Step 2. - Create and mount a new volume
So far, I'm feeling pretty good about this. Like I said, I'm kinda making this up as I go along, and I'm thus far chuffed that it's working out. Since this is all done using kubernetes manifests, all of our work is saved in files that can be committed to source control. Since I already had my pub server's manifests in source control, this seems like a good time to commit.
Now that we have a usable Debian deployed, I have an easy way to copy files from the old volume to the new volume. Next we need to create that new volume. My previous volume was only 5GB, so I've decided to multiply that by 10 to 50GB, which at current pricing on DigitalOcean will be $5 a month. Not bad, and hopefully I'll learn something about pruning scuttlebutt databases by the time I fill this one up.
I've already been down this road once before, so the basics of creating the
volume in kubernetes on DigitalOcean is solved. I do just want to update the
volume storage size, so I'll copy the old definition and make that one change.
I'll do this in a file called volume.yaml
.
kind: PersistentVolumeClaim
apiVersion: v1
metadata:
name: ssb-pvc-extended
namespace: scuttlebutt
spec:
accessModes:
- ReadWriteOnce
resources:
requests:
storage: 50Gi
storageClassName: do-block-storage
I can apply this file, and that is all that is neded to create the new storage volume.

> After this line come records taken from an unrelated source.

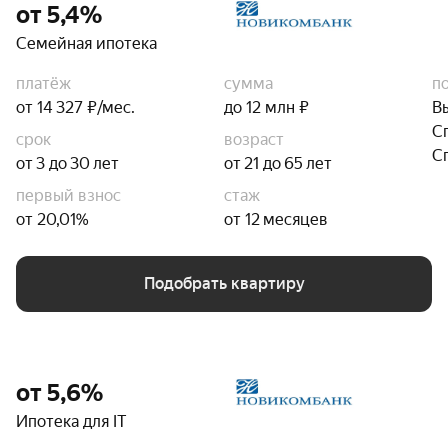
от 5,4%
Семейная ипотека
платёж
сумма
п
от 14 327 ₽/мес.
до 12 млн ₽
В
С
срок
возраст
С
от 3 до 30 лет
от 21 до 65 лет
первый взнос
стаж
от 20,01%
от 12 месяцев
Подобрать квартиру
от 5,6%
Ипотека для IT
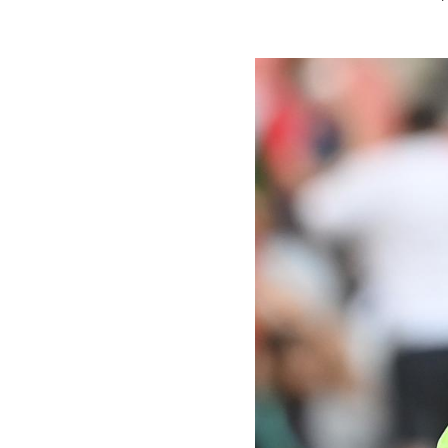
Image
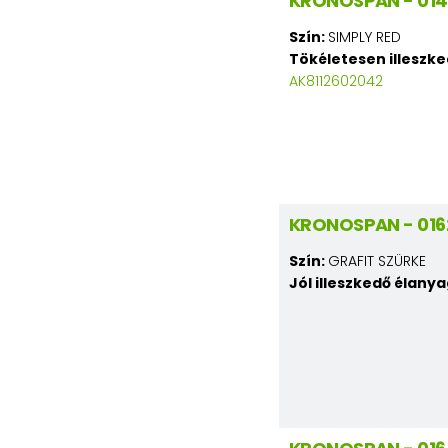
KRONOSPAN - 014
Szín:
SIMPLY RED
Tökéletesen illeszk
AK8112602042
KRONOSPAN - 016
Szín:
GRAFIT SZÜRKE
Jól illeszkedő élany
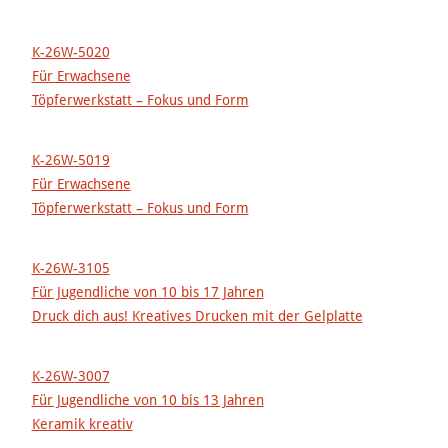
K-26W-5020
Für Erwachsene
Töpferwerkstatt – Fokus und Form
K-26W-5019
Für Erwachsene
Töpferwerkstatt – Fokus und Form
K-26W-3105
Für Jugendliche von 10 bis 17 Jahren
Druck dich aus! Kreatives Drucken mit der Gelplatte
K-26W-3007
Für Jugendliche von 10 bis 13 Jahren
Keramik kreativ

$ kubectl apply -f volume.yaml
persistentvolumeclaim/ssb-pvc-extended created
$ kubectl get pvc -n scuttlebutt
NAME STATUS VOLUME CAPACITY ACCESS MODES STORAGECLASS AGE
ssb-pvc Bound pvc-bdc11612-a0ba-11e9-bb99-de33b94a578b 5Gi RWO do-block-storage 57d
ssb-pvc-extended Bound pvc-94bca086-cde2-11e9-a30b-4671334a8dc3 50Gi RWO do-block-storage 4s
Here you can see the older, smaller volume as well as the newer, larger volume.
This I will add to my deployment just as I did the older volume, mounting the
volume at /data/ssb-new
. Just like before I define the volume:
volumes:
- name: ssb-pub-volume-new
persistentVolumeClaim:
claimName: ssb-pvc-extended
And then I add a volumeMount to the container spec:
volumeMounts:
- name: ssb-pub-volume-new
mountPath: "/data/ssb-new"
This should be all it takes to mount the newly created volume. I'll update my cluster by once again applying my manifest, then we should see the new, empty volume in place.
$ kubectl apply -f rescue.yaml
deployment.apps/ssb-rescue-deployment configured
$ kubectl get pods -n scuttlebutt
NAME READY STATUS RESTARTS AGE
ssb-rescue-deployment-7bcfd9c466-vk57x 1/1 Running 0 91s
$ kubectl exec -it ssb-rescue-deployment-7bcfd9c466-vk57x -n scuttlebutt /bin/bash
root@pub: /# ls /data
ssb-new ssb-old
Step 3. - Copy files!
After all of that work, this hardly seems like a step at all! Now that both volumes are mounted on our handy rescue server, it's just a matter of copying relevant files from one volume to the other.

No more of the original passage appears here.